Downtown Cleveland’s lakefront will be much more vibrant and publicly accessible year-round without the massive Huntington Bank Field blocking its use to the public on the public’s schedule. This unofficial rendering also assumes that Burke Lakefront Airport would be closed so that high-rise structures could be built on or near the lakefront (Ardoonave). CLICK IMAGES TO ENLARGE THEM.

I-X Center events, stadium reuse to lift downtown

A COMMENTARY

A downtown is a horrible place for a National Football League (NFL) stadium. It’s why half of the 32 NFL teams don’t play their home games at downtown-based venues. And when the Cleveland Browns leave downtown for suburban Brook Park, it will be Downtown Cleveland that gains the most from their move, not Brook Park. The reasons for this are many.

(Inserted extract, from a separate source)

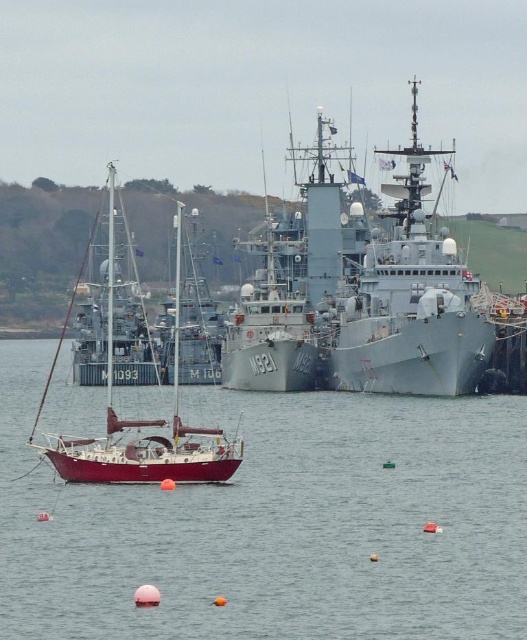 Consider the image. Please provide the coordinates of the gray metallic ship at center in the image. The coordinate system is normalized, with the origin at the bottom left corner.

The gray metallic ship at center is located at coordinates point (411, 301).

You are a sailor who needs to navigate a small boat through the harbor. You see the smooth gray water at center and the shiny red sailboat at center. Which one should you avoid to stay on course?

You should avoid the shiny red sailboat at center because the smooth gray water at center is positioned under it, indicating the sailboat is occupying that area and navigating around it would keep you on course. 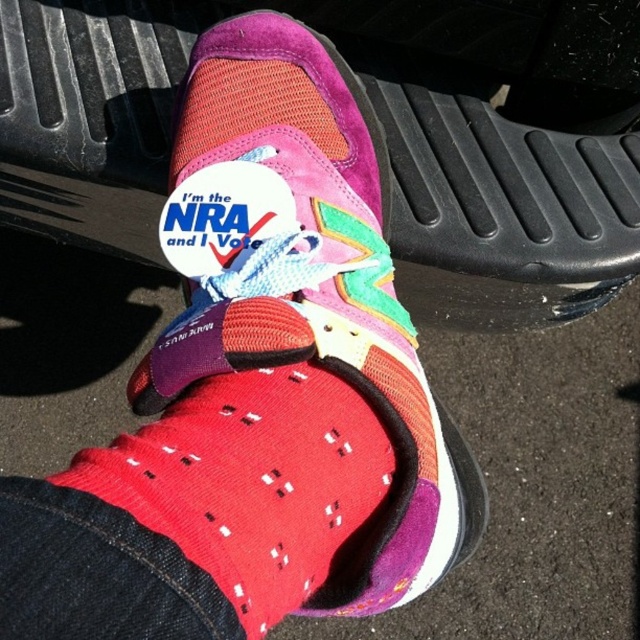 You are a driver sitting in the driver seat. You see two points on the pedals. The first point is at coordinate point (256, 122) and the second is at point (157, 525). Which pedal is closer to you, the first or the second?

Point (256, 122) is behind point (157, 525), so the second pedal at point (157, 525) is closer to you. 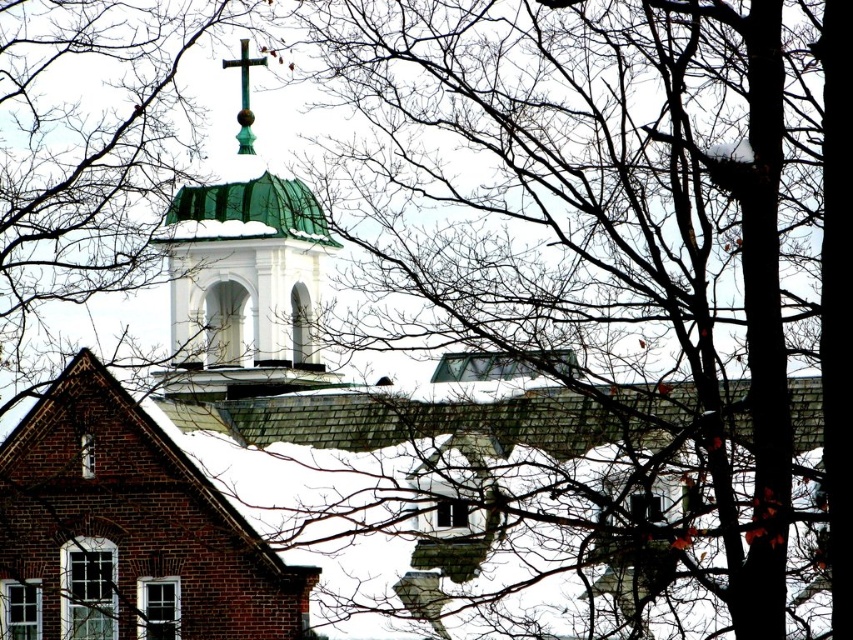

For the record, I don’t care where the Browns go as long as it’s not Downtown Cleveland. Thankfully, even before the Browns leave, Cleveland city officials have hedged against their departure by recently making a brilliant move to support the repurposing of at least 1 million square feet of the International Exhibition (I-X) Center into a new use, reportedly a data center.

Only 400,000 square feet of the I-X Center is available to host shows. The rest is subleased by Industrial Realty Group LLC (IRG) to warehouse users or is vacant. IRG will repurpose the remaining exhibition space in that 2.2-million-square-foot facility with a needed use and an investment that will create a small amount of new jobs.

And, starting next year, it will effectively force all of the I-X Center’s shows, exhibitions and other large-space events to relocate downtown to the Huntington Convention Center of Cleveland. It’s the only exhibition facility in Greater Cleveland with enough floor space to accommodate these events.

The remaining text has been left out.